Otieno v Republic [2023] KEHC 22818 (KLR) | Bail Forfeiture | Esheria

Otieno v Republic [2023] KEHC 22818 (KLR)

Full Case Text

Otieno v Republic (Miscellaneous Criminal Application E169 of 2023) [2023] KEHC 22818 (KLR) (Crim) (29 September 2023) (Ruling)

Neutral citation: [2023] KEHC 22818 (KLR)

Republic of Kenya

In the High Court at Nairobi (Milimani Law Courts)

Criminal

Miscellaneous Criminal Application E169 of 2023

DR Kavedza, J

September 29, 2023

Between

Jack Otieno

Applicant

and

Republic

Respondent

Ruling

1. The applicant filed the notice of motion dated May 17, 2023 pursuant to section 132 of the Criminal Procedure Code(cap 75) Laws of Kenya. He prayed that this court lift the warrants of arrest issued against him on February 2, 2023 before the subordinate court. He also prayed that this court reinstates his cash bail of Kshs 300,000 forfeited to the state on April 24, 2023. The application is premised on grounds on the face thereof and reiterated in the supporting affidavit of similar date sworn by the applicant.

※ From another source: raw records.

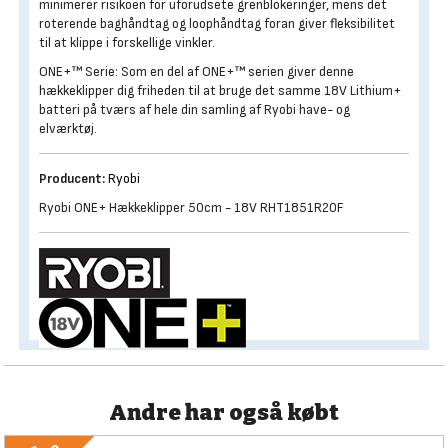
minimerer risikoen for uforudsete grenblokeringer, mens det
roterende baghåndtag og loophåndtag foran giver fleksibilitet
til at klippe i forskellige vinkler.
ONE+™ Serie: Som en del af ONE+™ serien giver denne
hækkeklipper dig friheden til at bruge det samme 18V Lithium+
batteri på tværs af hele din samling af Ryobi have- og
elværktøj.
Producent:
Ryobi
Ryobi ONE+ Hækkeklipper 50cm - 18V RHT1851R20F
Andre har også købt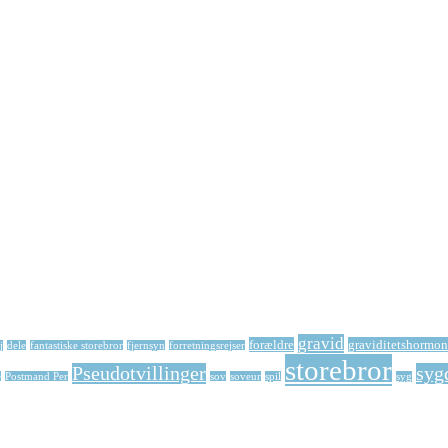
gravid
forældre
graviditetshormon
j
dele
fantastiske storebror
fjernsyn
forretningsrejser
storebror
Pseudotvillinger
syg
e
Postmand Per
sov
soveur
spil
syg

2. The averments made are that he is the accused in Milimani Chief Magistrate’s Court criminal case No E069 of 2023. On February 2, 2023, he was unwell and did not attend court. However, his advocate on record was present and informed the court of his absence. A warrant of arrest was issued on the said date. On March 9, 2023, he came to court to explain his absence but the court was not sitting. On April 20, 2023, he was detained when he came to court for a routine mention. He maintained that he never left the jurisdiction of the court. Further, he will suffer irreparable loss if the orders sought are not granted.

3. In response, the respondent filed grounds of opposition dated July 10, 2023. The grounds raised are that the applicant has not demonstrated reasonable grounds upon which the court can lift warrants of arrest. The applicant breached the bail terms set by the court hence the forfeiture. The applicant is devoid of merit and should be dismissed.

Analysis And Determination. 4. I have considered the application, the response, and the applicant's written submissions. The issue for determination is whether the applicant should be granted the revisionary orders sought.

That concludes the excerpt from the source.